- _Exercise description_
Two lines below mark the span: the one containing "How to contribute to lwIP (100, 175)" and the one containing "Software (448, 1810)". Set down both, plus every line between, exactly as they stand, and nothing else.

- _Provided information_
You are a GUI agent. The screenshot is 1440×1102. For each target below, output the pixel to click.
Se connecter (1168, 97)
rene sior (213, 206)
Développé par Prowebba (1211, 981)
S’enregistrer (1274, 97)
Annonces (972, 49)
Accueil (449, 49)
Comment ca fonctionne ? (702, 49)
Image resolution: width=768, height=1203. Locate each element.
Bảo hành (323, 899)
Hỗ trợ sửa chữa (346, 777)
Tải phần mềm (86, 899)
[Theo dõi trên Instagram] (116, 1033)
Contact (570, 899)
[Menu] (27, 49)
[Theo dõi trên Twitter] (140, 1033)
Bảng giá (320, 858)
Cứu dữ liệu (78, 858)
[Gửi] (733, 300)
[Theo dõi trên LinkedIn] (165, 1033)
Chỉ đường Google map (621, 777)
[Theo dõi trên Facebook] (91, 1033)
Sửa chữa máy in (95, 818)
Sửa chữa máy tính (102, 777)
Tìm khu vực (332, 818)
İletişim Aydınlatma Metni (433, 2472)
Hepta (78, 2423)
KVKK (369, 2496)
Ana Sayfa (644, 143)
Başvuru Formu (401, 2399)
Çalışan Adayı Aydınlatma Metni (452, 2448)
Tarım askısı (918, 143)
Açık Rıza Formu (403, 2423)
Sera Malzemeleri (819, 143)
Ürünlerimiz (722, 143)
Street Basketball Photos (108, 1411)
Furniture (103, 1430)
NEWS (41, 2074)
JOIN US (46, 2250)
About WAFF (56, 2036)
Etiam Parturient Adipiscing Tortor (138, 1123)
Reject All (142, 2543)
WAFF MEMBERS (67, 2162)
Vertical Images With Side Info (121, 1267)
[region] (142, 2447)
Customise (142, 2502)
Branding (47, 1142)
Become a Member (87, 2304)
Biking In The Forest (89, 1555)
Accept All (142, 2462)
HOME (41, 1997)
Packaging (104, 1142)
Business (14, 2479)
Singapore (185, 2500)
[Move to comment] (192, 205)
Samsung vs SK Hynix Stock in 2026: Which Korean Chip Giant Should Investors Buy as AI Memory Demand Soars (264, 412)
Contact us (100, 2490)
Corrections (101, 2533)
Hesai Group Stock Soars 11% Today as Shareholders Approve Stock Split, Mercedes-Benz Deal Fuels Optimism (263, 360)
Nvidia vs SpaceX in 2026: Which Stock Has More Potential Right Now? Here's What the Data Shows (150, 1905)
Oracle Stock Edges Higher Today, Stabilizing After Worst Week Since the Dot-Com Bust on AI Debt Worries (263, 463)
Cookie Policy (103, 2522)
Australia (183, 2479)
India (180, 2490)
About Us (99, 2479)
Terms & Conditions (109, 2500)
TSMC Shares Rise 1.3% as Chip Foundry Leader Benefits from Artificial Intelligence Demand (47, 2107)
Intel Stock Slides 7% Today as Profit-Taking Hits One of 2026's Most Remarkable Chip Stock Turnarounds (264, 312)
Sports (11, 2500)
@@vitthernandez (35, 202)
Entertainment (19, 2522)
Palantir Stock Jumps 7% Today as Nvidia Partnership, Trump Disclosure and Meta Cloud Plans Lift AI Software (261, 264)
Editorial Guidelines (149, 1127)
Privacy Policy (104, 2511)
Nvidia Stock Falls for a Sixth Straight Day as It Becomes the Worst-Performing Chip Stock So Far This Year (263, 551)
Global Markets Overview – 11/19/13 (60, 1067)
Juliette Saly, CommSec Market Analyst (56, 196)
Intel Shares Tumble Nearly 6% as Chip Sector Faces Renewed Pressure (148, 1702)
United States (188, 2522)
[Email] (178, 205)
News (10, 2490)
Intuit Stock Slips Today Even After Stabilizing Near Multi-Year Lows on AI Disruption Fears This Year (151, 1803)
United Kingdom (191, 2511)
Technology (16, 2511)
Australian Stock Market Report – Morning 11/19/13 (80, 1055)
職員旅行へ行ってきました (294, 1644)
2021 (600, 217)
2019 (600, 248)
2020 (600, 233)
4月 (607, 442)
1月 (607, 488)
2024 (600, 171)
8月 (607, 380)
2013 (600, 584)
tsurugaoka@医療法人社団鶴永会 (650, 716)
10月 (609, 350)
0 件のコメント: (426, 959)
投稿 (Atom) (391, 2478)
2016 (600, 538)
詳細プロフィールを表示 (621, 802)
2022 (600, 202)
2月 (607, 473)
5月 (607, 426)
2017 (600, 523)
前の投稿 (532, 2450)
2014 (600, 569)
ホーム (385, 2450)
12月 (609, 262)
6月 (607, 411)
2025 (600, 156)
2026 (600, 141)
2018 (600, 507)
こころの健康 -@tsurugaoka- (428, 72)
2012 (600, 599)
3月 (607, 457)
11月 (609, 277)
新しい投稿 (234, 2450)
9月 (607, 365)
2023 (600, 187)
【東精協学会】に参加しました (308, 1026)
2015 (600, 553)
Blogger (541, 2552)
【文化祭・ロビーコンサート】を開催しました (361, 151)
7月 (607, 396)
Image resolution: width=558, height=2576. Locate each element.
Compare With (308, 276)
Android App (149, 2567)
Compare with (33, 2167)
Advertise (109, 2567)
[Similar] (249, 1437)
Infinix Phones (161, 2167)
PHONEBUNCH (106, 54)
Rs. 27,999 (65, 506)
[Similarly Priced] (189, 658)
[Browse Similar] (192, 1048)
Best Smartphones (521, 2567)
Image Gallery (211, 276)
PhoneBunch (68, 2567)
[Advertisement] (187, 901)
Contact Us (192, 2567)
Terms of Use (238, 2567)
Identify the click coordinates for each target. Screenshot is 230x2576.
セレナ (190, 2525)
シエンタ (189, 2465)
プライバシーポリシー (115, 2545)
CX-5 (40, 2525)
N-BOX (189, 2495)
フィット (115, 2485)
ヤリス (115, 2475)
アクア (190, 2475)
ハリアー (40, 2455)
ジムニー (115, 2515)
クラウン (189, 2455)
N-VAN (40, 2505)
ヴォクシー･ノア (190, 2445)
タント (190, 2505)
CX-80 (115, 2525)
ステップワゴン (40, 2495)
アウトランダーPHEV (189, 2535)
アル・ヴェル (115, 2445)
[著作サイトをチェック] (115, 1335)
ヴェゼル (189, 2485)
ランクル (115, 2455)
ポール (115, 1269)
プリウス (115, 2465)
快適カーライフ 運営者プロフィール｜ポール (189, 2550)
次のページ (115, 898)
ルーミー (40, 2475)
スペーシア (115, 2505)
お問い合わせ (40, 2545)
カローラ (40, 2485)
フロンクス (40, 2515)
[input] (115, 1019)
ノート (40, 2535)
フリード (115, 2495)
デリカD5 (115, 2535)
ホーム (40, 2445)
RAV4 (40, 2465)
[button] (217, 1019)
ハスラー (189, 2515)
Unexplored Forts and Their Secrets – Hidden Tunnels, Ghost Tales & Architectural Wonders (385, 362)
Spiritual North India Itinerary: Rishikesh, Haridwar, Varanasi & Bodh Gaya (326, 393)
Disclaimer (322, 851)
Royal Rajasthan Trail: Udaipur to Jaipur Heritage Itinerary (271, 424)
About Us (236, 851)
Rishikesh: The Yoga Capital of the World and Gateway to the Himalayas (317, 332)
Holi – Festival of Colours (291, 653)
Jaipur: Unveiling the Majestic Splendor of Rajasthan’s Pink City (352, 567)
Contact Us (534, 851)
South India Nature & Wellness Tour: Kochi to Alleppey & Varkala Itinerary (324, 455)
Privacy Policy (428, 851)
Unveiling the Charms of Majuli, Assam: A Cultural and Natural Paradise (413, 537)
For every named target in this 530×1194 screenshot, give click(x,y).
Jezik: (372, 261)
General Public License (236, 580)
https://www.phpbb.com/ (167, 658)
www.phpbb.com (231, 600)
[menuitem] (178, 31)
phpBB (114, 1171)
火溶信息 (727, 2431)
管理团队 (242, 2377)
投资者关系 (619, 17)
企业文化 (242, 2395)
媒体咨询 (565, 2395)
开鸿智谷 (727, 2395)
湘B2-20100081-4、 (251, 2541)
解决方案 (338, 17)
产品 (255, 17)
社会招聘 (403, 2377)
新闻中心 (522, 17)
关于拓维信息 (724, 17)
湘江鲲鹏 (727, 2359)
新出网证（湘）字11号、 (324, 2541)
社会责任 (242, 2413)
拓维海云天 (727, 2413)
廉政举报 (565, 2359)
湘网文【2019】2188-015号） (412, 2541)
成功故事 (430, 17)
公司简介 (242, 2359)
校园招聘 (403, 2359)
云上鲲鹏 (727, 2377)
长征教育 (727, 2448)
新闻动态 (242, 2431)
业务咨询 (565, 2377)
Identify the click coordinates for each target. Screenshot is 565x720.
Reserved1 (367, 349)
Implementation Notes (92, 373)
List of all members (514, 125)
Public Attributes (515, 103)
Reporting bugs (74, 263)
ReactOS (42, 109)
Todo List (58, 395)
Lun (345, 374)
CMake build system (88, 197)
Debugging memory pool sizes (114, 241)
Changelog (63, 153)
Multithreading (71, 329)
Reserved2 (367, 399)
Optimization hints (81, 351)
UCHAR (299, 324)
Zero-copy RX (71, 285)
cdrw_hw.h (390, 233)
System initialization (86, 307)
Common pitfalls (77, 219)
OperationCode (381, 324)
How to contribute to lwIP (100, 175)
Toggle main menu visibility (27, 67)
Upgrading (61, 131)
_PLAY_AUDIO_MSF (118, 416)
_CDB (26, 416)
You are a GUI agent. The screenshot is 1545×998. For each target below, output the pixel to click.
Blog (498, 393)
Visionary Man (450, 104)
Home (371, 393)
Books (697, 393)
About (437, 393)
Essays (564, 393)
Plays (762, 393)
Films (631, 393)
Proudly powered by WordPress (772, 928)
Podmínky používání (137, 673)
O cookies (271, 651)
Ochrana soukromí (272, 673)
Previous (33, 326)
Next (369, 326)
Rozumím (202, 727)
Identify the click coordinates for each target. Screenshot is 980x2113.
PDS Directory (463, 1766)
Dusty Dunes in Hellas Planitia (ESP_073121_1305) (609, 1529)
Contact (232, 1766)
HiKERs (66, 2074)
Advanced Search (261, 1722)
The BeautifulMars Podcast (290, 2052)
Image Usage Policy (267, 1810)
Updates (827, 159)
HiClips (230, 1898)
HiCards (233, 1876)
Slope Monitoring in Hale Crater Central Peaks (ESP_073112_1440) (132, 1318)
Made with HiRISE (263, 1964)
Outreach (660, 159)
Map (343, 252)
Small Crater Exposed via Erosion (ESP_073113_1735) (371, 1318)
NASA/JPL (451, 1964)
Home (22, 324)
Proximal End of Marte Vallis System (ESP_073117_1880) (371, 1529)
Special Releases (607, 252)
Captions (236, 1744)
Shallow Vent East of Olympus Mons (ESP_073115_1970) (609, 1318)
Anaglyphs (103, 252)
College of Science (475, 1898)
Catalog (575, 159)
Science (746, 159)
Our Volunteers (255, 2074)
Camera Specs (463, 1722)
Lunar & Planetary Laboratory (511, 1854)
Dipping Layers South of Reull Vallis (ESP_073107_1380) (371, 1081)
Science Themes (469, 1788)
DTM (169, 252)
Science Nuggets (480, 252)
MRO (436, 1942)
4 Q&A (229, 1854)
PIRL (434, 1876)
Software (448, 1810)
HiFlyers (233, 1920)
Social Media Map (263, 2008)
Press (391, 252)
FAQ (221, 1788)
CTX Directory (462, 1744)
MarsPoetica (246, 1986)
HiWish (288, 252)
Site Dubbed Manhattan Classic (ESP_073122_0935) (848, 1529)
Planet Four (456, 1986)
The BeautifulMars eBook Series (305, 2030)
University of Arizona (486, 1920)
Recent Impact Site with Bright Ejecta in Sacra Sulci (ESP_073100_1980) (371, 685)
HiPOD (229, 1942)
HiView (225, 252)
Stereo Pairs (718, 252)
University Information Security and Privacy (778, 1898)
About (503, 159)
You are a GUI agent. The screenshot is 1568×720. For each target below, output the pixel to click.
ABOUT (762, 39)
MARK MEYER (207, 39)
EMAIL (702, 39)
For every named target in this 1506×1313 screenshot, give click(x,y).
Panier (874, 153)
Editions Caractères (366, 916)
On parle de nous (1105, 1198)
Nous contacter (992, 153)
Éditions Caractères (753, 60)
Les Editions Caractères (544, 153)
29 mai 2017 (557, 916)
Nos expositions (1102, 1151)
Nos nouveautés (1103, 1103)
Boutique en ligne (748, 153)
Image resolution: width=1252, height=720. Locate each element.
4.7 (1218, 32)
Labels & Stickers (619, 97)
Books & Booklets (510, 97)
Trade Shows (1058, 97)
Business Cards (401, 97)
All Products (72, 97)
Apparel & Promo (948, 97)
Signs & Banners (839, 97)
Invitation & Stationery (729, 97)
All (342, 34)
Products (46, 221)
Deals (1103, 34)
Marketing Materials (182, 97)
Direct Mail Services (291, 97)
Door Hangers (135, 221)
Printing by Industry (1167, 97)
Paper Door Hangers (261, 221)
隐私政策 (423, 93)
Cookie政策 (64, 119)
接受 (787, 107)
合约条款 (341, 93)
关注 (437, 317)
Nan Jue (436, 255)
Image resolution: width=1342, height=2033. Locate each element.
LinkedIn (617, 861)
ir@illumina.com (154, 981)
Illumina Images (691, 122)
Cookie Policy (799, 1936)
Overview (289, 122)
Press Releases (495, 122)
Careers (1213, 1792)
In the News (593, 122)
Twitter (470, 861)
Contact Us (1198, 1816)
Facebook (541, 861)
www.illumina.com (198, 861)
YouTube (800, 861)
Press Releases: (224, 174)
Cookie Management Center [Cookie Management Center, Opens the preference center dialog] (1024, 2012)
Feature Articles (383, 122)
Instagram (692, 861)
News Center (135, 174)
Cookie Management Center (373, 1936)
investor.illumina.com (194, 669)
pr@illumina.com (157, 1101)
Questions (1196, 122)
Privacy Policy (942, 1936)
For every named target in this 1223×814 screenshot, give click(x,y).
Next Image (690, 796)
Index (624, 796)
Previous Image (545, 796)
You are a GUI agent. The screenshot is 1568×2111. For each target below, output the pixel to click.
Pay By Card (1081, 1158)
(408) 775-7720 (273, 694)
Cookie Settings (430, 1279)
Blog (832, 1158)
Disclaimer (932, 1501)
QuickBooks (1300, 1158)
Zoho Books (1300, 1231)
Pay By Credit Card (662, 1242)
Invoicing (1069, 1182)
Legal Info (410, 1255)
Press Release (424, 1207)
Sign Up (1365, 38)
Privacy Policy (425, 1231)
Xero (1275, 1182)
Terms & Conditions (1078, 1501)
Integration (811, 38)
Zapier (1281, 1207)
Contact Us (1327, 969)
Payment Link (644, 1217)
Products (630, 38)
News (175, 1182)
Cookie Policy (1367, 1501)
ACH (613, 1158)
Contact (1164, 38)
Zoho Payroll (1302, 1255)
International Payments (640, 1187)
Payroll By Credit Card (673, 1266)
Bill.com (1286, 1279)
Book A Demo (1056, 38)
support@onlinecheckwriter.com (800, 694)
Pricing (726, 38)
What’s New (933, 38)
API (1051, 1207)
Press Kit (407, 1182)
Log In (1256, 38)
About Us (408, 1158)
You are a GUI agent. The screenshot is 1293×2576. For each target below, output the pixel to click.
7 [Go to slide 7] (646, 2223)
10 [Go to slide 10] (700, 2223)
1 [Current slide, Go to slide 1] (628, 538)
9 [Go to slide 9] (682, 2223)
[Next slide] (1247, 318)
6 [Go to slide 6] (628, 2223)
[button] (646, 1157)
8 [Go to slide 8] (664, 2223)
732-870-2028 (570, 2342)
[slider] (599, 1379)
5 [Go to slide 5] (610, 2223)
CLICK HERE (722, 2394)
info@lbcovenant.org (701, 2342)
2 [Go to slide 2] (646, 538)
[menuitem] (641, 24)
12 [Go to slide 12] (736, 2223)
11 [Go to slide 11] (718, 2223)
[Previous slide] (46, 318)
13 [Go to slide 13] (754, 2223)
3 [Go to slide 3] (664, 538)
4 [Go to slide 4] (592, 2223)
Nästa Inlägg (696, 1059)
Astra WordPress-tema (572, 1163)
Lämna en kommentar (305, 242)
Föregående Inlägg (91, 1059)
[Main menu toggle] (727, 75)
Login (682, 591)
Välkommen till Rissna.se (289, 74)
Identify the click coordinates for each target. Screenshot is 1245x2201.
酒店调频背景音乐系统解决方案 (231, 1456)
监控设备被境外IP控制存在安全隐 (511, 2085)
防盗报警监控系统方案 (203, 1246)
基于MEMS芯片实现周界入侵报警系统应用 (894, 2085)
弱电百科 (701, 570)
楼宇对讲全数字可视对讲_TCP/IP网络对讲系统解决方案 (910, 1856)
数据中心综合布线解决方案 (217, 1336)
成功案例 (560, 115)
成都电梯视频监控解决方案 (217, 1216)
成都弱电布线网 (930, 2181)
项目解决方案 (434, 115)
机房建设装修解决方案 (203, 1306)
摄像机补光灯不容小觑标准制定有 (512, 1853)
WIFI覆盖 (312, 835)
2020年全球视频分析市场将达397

- _Response to the task_
How to contribute to lwIP (100, 175)
Toggle main menu visibility (27, 67)
Upgrading (61, 131)
_PLAY_AUDIO_MSF (118, 416)
_CDB (26, 416)
You are a GUI agent. The screenshot is 1545×998. For each target below, output the pixel to click.
Blog (498, 393)
Visionary Man (450, 104)
Home (371, 393)
Books (697, 393)
About (437, 393)
Essays (564, 393)
Plays (762, 393)
Films (631, 393)
Proudly powered by WordPress (772, 928)
Podmínky používání (137, 673)
O cookies (271, 651)
Ochrana soukromí (272, 673)
Previous (33, 326)
Next (369, 326)
Rozumím (202, 727)
Identify the click coordinates for each target. Screenshot is 980x2113.
PDS Directory (463, 1766)
Dusty Dunes in Hellas Planitia (ESP_073121_1305) (609, 1529)
Contact (232, 1766)
HiKERs (66, 2074)
Advanced Search (261, 1722)
The BeautifulMars Podcast (290, 2052)
Image Usage Policy (267, 1810)
Updates (827, 159)
HiClips (230, 1898)
HiCards (233, 1876)
Slope Monitoring in Hale Crater Central Peaks (ESP_073112_1440) (132, 1318)
Made with HiRISE (263, 1964)
Outreach (660, 159)
Map (343, 252)
Small Crater Exposed via Erosion (ESP_073113_1735) (371, 1318)
NASA/JPL (451, 1964)
Home (22, 324)
Proximal End of Marte Vallis System (ESP_073117_1880) (371, 1529)
Special Releases (607, 252)
Captions (236, 1744)
Shallow Vent East of Olympus Mons (ESP_073115_1970) (609, 1318)
Anaglyphs (103, 252)
College of Science (475, 1898)
Catalog (575, 159)
Science (746, 159)
Our Volunteers (255, 2074)
Camera Specs (463, 1722)
Lunar & Planetary Laboratory (511, 1854)
Dipping Layers South of Reull Vallis (ESP_073107_1380) (371, 1081)
Science Themes (469, 1788)
DTM (169, 252)
Science Nuggets (480, 252)
MRO (436, 1942)
4 Q&A (229, 1854)
PIRL (434, 1876)
Software (448, 1810)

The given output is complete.